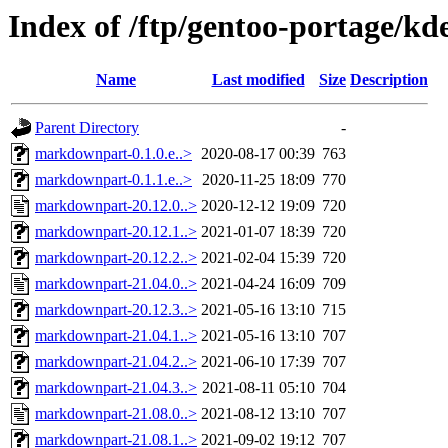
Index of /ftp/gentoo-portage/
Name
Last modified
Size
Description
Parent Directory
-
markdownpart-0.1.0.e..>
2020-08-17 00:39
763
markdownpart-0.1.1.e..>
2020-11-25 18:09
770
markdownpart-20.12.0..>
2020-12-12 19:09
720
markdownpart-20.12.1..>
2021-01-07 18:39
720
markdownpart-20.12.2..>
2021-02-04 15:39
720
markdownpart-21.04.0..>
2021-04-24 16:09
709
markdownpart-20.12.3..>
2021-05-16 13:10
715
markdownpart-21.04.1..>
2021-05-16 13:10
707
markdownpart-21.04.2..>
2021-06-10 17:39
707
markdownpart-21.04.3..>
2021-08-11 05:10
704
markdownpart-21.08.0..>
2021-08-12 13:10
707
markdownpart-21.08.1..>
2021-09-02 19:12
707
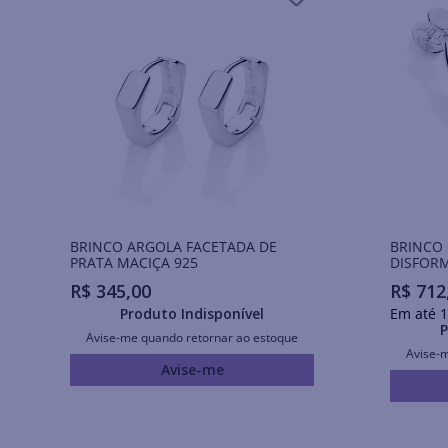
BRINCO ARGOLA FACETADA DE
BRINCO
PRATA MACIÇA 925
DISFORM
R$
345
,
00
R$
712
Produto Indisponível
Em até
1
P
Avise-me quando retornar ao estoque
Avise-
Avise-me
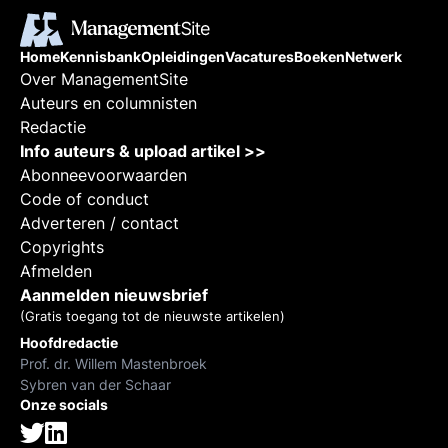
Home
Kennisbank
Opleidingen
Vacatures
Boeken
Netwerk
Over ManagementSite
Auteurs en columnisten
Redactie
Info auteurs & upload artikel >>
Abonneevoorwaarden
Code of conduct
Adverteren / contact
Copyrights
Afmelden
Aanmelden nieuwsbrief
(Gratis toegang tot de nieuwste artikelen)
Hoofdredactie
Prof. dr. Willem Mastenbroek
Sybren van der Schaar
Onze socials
━━━
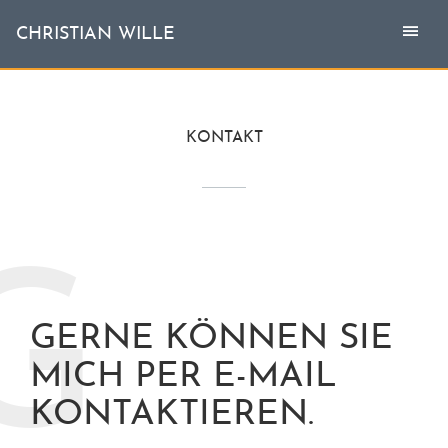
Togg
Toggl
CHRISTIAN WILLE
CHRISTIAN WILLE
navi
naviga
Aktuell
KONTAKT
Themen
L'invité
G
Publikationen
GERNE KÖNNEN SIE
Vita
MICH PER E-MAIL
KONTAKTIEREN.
━━━
*What the task asks*.
Repeat exactly the stretch of the listing above that starts with the line holding "Index of /ftp/gentoo-portage/" and finishes with the line holding "Onze socials", both included. Skip every picture.

*Response area*.
Index of /ftp/gentoo-portage/
Name
Last modified
Size
Description
Parent Directory
-
markdownpart-0.1.0.e..>
2020-08-17 00:39
763
markdownpart-0.1.1.e..>
2020-11-25 18:09
770
markdownpart-20.12.0..>
2020-12-12 19:09
720
markdownpart-20.12.1..>
2021-01-07 18:39
720
markdownpart-20.12.2..>
2021-02-04 15:39
720
markdownpart-21.04.0..>
2021-04-24 16:09
709
markdownpart-20.12.3..>
2021-05-16 13:10
715
markdownpart-21.04.1..>
2021-05-16 13:10
707
markdownpart-21.04.2..>
2021-06-10 17:39
707
markdownpart-21.04.3..>
2021-08-11 05:10
704
markdownpart-21.08.0..>
2021-08-12 13:10
707
markdownpart-21.08.1..>
2021-09-02 19:12
707
BRINCO ARGOLA FACETADA DE
BRINCO
PRATA MACIÇA 925
DISFORM
R$
345
,
00
R$
712
Produto Indisponível
Em até
1
P
Avise-me quando retornar ao estoque
Avise-
Avise-me
Home
Kennisbank
Opleidingen
Vacatures
Boeken
Netwerk
Over ManagementSite
Auteurs en columnisten
Redactie
Info auteurs & upload artikel >>
Abonneevoorwaarden
Code of conduct
Adverteren / contact
Copyrights
Afmelden
Aanmelden nieuwsbrief
(Gratis toegang tot de nieuwste artikelen)
Hoofdredactie
Prof. dr. Willem Mastenbroek
Sybren van der Schaar
Onze socials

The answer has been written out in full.